◆ Task directions
Copy all lines of the listing that include the string "الصفحة".

━━━━━ Information provided

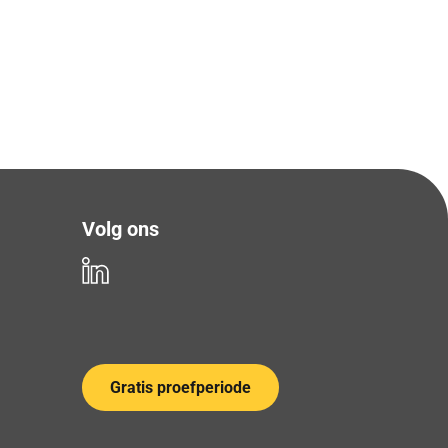
Volg ons
Gratis proefperiode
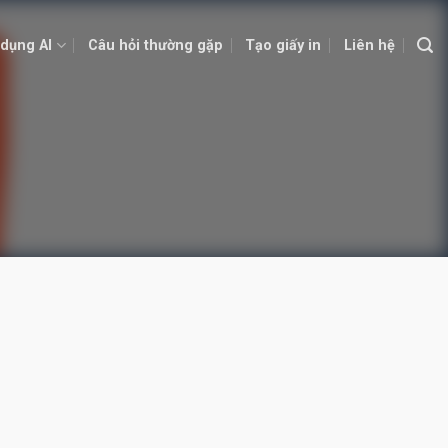
dụng AI
Câu hỏi thường gặp
Tạo giấy in
Liên hệ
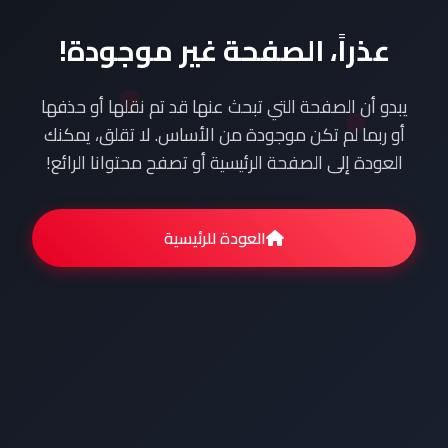
عذراً، الصفحة غير موجودة!
يبدو أن الصفحة التي تبحث عنها قد تم نقلها أو حذفها
أو ربما لم تكن موجودة من الأساس. لا تقلق، يمكنك
العودة إلى الصفحة الرئيسية أو تصفح محتوانا الرائع!
العودة للرئيسية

━━━━━━━━━━

◆ Solution for this problem
عذراً، الصفحة غير موجودة!
يبدو أن الصفحة التي تبحث عنها قد تم نقلها أو حذفها
العودة إلى الصفحة الرئيسية أو تصفح محتوانا الرائع!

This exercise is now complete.